A worked example follows: after finding two problematic observations for `Vision one`, the script determines their column index and observation numbers, then corrects the entries by referencing the original questionnaire (changing values like 16 and 14 to 6 and 4). After writing the corrected data back to the file, rerunning the checks shows that the outliers disappear. The session closes with the takeaway that outlier handling should be deliberate—because removing or ignoring points without justification can lead to incorrect conclusions—and that R can support both detection and correction.
Cornell Notes
Outliers are unusually high or low responses that can skew results, especially summary measures like the mean. The session recommends detecting them using descriptive statistics (min/max), visual tools (histograms, box plots, bar graphs), and standardized Z scores. In the Z-score approach, values with Z scores beyond roughly ±3.3 are flagged as outliers. After identification, researchers should decide whether outliers are valid (keep) or spurious (remove, trim, transform, or replace). A concrete R workflow is provided: load CSV data, use `summary()` to find extremes, use `which()` to locate violating observations, compute Z scores with `scale()`, then correct or delete problematic entries and re-check until no outliers remain.

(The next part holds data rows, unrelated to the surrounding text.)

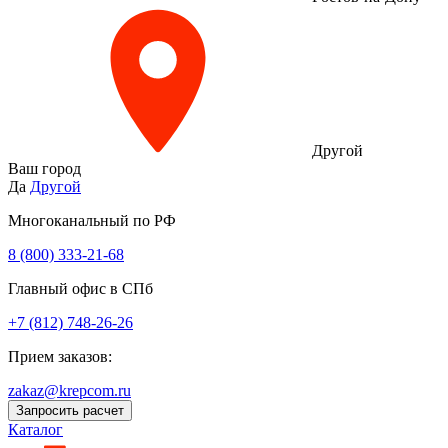
Другой
Ваш город
Да
Другой
Многоканальный по РФ
8 (800) 333‑21-68
Главный офис в СПб
+7 (812) 748-26-26
Прием заказов:
zakaz@krepcom.ru
Запросить расчет
Каталог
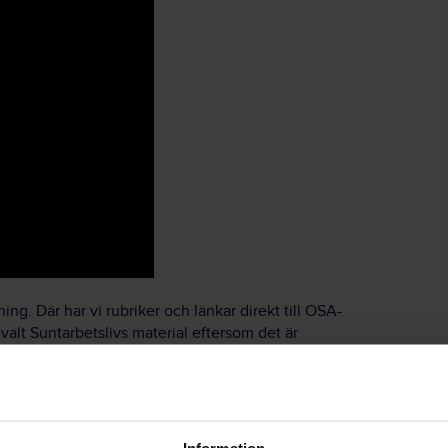
g. Där har vi rubriker och länkar direkt till OSA-
valt Suntarbetslivs material eftersom det är
. Det är viktigt att ha ett kvalitetssäkrat material.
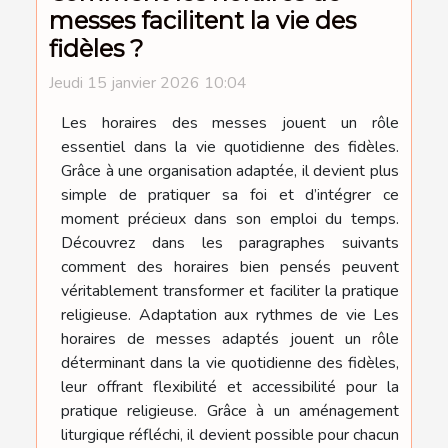
messes facilitent la vie des
fidèles ?
Jeudi 15 janvier 2026 10:04
Les horaires des messes jouent un rôle
essentiel dans la vie quotidienne des fidèles.
Grâce à une organisation adaptée, il devient plus
simple de pratiquer sa foi et d’intégrer ce
moment précieux dans son emploi du temps.
Découvrez dans les paragraphes suivants
comment des horaires bien pensés peuvent
véritablement transformer et faciliter la pratique
religieuse. Adaptation aux rythmes de vie Les
horaires de messes adaptés jouent un rôle
déterminant dans la vie quotidienne des fidèles,
leur offrant flexibilité et accessibilité pour la
pratique religieuse. Grâce à un aménagement
liturgique réfléchi, il devient possible pour chacun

Why can a single extreme response (like 17 cups of coffee) change research conclusions?
What are three complementary ways to identify outliers before using Z scores?
How does the Z-score method work, and what threshold is used here?

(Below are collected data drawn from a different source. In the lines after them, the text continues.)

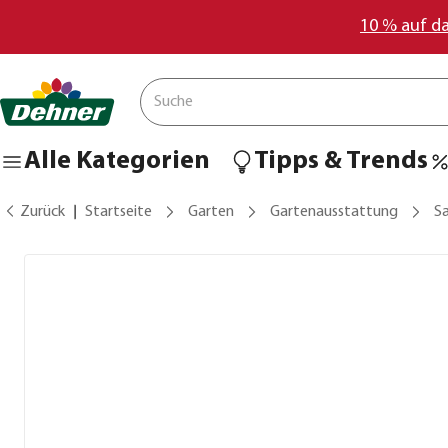
10 % auf d
Alle Kategorien
Tipps & Trends
Zurück
Startseite
Garten
Gartenausstattung
Sa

What decision framework determines whether to remove, keep, or adjust outliers?
What R functions are used to locate outliers and to find which observations violate rules?
How can outliers be handled in practice using the workflow shown?
Review Questions
- What are the main risks of using the mean when outliers are present, and how does the coffee example illustrate that risk?
- Describe how `summary()`, `which()`, and `scale()` work together in the outlier-detection workflow.
- List at least three different strategies for handling outliers and explain when each would be appropriate.
Key Points
- 1
Outliers can distort results by inflating or deflating summary statistics like the mean, even when they represent only a small fraction of responses.
- 2
Minimum/maximum checks and visual plots (histograms, box plots, bar graphs) provide quick, practical ways to spot suspicious values.
- 3
Standardizing with Z scores enables consistent outlier detection across variables; values beyond roughly ±3.3 are flagged here.
- 4
Outlier handling should be context-driven: remove or trim only when responses are implausible or clearly spurious, and consider keeping values that are plausible.
- 5
R can identify exact problematic observations using `which()` after checking extremes with `summary()`.
- 6
Z-score outliers can be found by computing standardized scores with `scale()` and then filtering observations whose Z scores exceed the threshold.
- 7
Correcting data-entry errors (by updating the CSV with verified values) can eliminate outliers and preserve valid data rather than discarding it.